Marília

Secretaria da Saúde inicia combate da Leishmaniose

Reunião de agentes do poder público e parceiros. (Foto: Divulgação)

Têm início no próximo dia 1º de fevereiro, as ações da Secretária Municipal de Saúde de Marília para o controle e combate à leishmaniose visceral canina e humana.

A abordagem casa a casa do inquérito faz parte do Programa Nacional de Controle da Leishmaniose Visceral do Governo Federal. O primeiro bairro que vai receber as equipes da secretaria é o Jânio Quadros, zona norte de Marília.

De acordo com Lupércio Garrido, médico veterinário da Zoonoses, logo após o Jânio Quadros, os bairros Aniz Badra e Juscelino Kubitschek (JK), serão os próximos visitados. Ao todo, a área que corresponde aos três bairros, possui mais de 4 mil cães.

Duas equipes da secretaria da saúde vão abordar os moradores que somam mais de 16 mil habitantes.

Neste 2017 foi diagnosticado um caso de leishmaniose visceral, a paciente é moradora do bairro onde vai começar a campanha. Em 2016 foram registrados 10 casos da doença na cidade.

A abordagem será de casa em casa com a coleta do sangue de todos os cães. Além da coleta, será realizada a avaliação de condição do imóvel, a busca ativa das pessoas com sintomas sugestivos da doença, orientações para controle dos possíveis criadouros do mosquito e a doação de sacos de lixo para a coleta dos dejetos orgânicos (lixo exposto, folhas úmidas, frutas apodrecidas e fezes de animais) que são responsáveis pela proliferação do mosquito transmissor.

“Vamos fazer um trabalho pontual, residência por residência. Avaliar e orientar todos os moradores quanto ao perigo dessa doença”, disse Lupércio Garrido.

Ele lembrou que, como o trabalho será minucioso, os moradores serão orientados a limpar seus quintais e recolher os sacos de lixo para fora das residências no fim de semana subsequente à realização do inquérito, pois esse material deverá ser recolhido já na segunda-feira.

O sangue colhido dos animais será submetido ao teste rápido TR-DPP, produzido pelo laboratório Bio-Manguinhos, nas dependências do CVA (Centro de Vigilância Ambiental).

As amostras reagentes seguem para o Instituto Adolfo Lutz, que vai confirmar o resultado por meio da prova ELISA. Caso a segunda análise confirme o resultado da primeira, o cão será considerado reservatório da doença.

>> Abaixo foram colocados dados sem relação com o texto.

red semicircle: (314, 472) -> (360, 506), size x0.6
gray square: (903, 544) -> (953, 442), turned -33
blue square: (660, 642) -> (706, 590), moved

Os agentes da Secretaria Municipal da Saúde também realizam, na atividade de inquérito, a identificação dos animais por meio do RA (Registro Animal). “Essa doença infelizmente é uma realidade na nossa cidade, portanto, iremos cumprir rigorosamente o protocolo previsto pelo programa”, disse Garrido.

Inicialmente, 12 profissionais vão fazer o trabalho nas residências que não tem período de término. “Vamos realizar o trabalho sem pressa, para que todas as casas dos bairros sejam visitadas e o controle da doença seja realizado”, disse.

Parcerias 

A Secretaria da Saúde terá importantes parcerias na aplicação dessa campanha. Uma delas é da Unimar (Universidade de Marília) por meio do curso de Medicina Veterinária.

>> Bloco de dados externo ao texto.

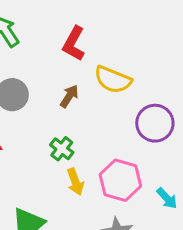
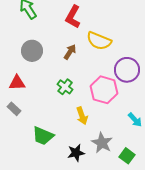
pink hexagon: (120, 180) -> (104, 90), moved
yellow arrow: (75, 182) -> (82, 116), moved

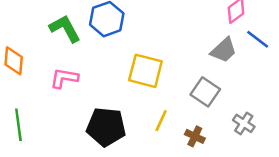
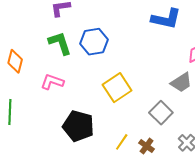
yellow square: (145, 71) -> (117, 88), turned 32
yellow line: (161, 121) -> (122, 142), moved

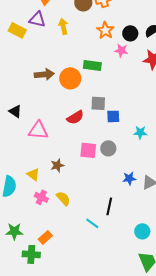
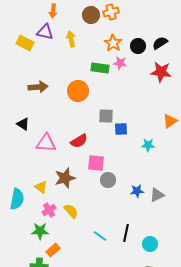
pink star: (121, 50) -> (120, 63), moved
green rectangle: (92, 65) -> (100, 68), moved
brown arrow: (44, 74) -> (38, 87), moved
red semicircle: (75, 117) -> (79, 141), moved
gray circle: (108, 148) -> (108, 180), moved
brown star: (57, 165) -> (65, 178), size x1.5
pink cross: (41, 197) -> (49, 210), turned 32
black line: (109, 206) -> (126, 233), moved
green star: (14, 231) -> (40, 231), moved

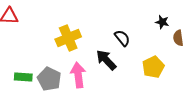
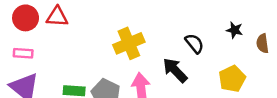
black star: (162, 22) -> (235, 30), moved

“Vamos atuar junto à secretaria em três frentes, a da educação de crianças e adultos, apoio ao inquérito epidemiológico e um mutirão de castração”, disse Prof. Dr. Fábio Manhoso, coordenador do curso.

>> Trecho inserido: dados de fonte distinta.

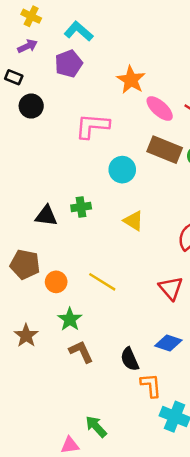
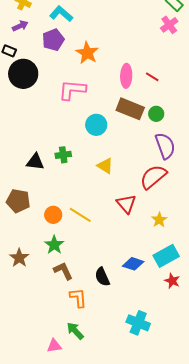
orange star: (131, 80) -> (87, 53), moved
black circle: (31, 106) -> (23, 74), size x1.5
pink ellipse: (160, 109) -> (126, 76), turned 50
orange circle: (56, 282) -> (53, 215), moved
red triangle: (171, 288) -> (126, 204), moved
orange L-shape: (151, 385) -> (78, 298), moved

Outra parceira é com a Secretaria de Meio Ambiente e Limpeza Pública e da Educação, que vão atuar juntamente com a saúde, nos dias de busca aos criadouros do mosquito.

Doença 

A Leishmaniose visceral é uma doença crônica grave causada por um protozoário, transmitido pela picada do mosquito palha.

O mosquito suga o sangue de um cão infectado, e depois transmite o parasita a pessoa ou animal saudável. O mosquito deposita seus ovos no solo, à sombra, e a larva se alimenta de material orgânico em decomposição: lixo exposto, folhas úmidas, frutas apodrecidas e fezes de animais.

Em cães e humanos o parasita se reproduz em órgãos vitais como fígado, baço, e na medula óssea, onde são produzidas as células do sangue. A doença é tratável nas pessoas, principalmente quando diagnosticada a tempo, não havendo formas acessíveis e de eficácia comprovada nos cães. O tratamento humano ocorre em ambiente hospitalar.